Launch day

Today was a big day for the mobile team at Íslandsbanki as we launched our new Android banking application after 10 months of continous work, combining functionality from two of the banks previously developed mobile applications, a personal finance management application (ÍSB) and a premium card management application (Kort). In due time these two will be sunset.

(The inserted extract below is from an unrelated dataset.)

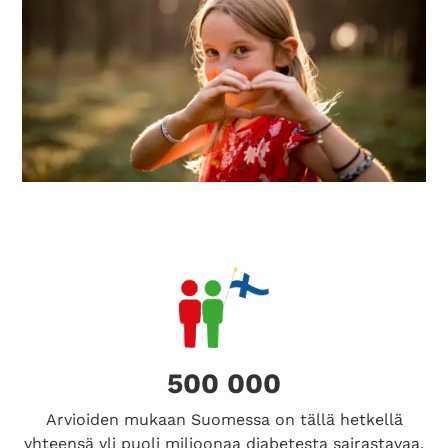
500 000
Arvioiden mukaan Suomessa on tällä hetkellä
yhteensä yli puoli miljoonaa diabetesta sairastavaa.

By having used the fantastic tool Wakatime (which I higly recommend checking out) to track my coding activity over the years, I can share some statistics about my involvement in the project.

Languages

My overall active development time during these 10 months counted up towards ~1087 hours, split between the following languages:

  • Kotlin development: ~ 752 hours
  • Java development: ~ 122 hours
  • XML: ~ 159 hours
  • Groovy: ~ 23 hours
  • JSON: ~ 16 hours
  • All the rest: ~ 15 hours

Histogram

My longest active development day was May 9th 2019, with a whooping 12 hours and 14 minutes on record!

As a side note; these kinds of work hours are not healthy nor sustainable for any amount of time. Make sure you are not burning out if your days look like this. I would recommend checking out BurnoutIndex.org regularly as a way of keeping an eye on the stress levels.

As the stats show, the opportunity was taken to write all new code for this new application entirely in Kotlin, which has been a fantastic experience to use since day one. The natively built-in immutability of the language alone probably saved us weeks of headaches, to say nothing about all the other nice things that Kotlin brings.

Overall there are 293 Kotlin files (.kt) in the final product, accounting for just over 20k active source code lines, with the Java portion of the project counting some 187 files with 11k active source code lines. This is just a small random nugget of information as LOC really doesn’t indicate anything, good nor bad.

As each feature of the application was developed in a separate branch out of the mainline before being merged back in, Wakatime is also able to give a rough estimate on how long each feature took to develop. So in the top three spots sit:

  • Transfer functionality: ~ 168 hours
  • Card management functionality: ~ 104 hours
  • A new authentication flow: ~ 103 hours

The architecture pattern that was chosen was Google’s own recommendation, the proven ‘Repository Pattern’, giving a clear distinction between the logical layer and the UI layer, and doing so at the package level. Entities such as cards, accounts and loans all had their logical layers implemented as seperate packages, where in the use of Dagger was heavily used in the modular construction of repository entities exposing functionality for each of these entitiy types.

Architecture

The UI layer was then implemented on a separate ui package level, cointaining each user flow as a separate package within it (such as /ui/cards and /ui/transfers for example). ViewModels, injected with entity repositories as required, then expose observable data sources that are then databound into the user interface.

Package dependency

In the end this pattern helped us make adjustments on the fly deep within each layer as was needed, usually without it requiring any further work further down the pipe. As can be seen by the histogram above, by using clear logical separation between functionality as well as keeping external dependencies at a minimum, changes can be made without it having too much impact further down the line.

Though this is launch day, the team has numerous features planned in the coming months as well as a more iterative delivery plan where new features can be delivered and verified with much quicker with real users.

2020 is going to be a interesting year!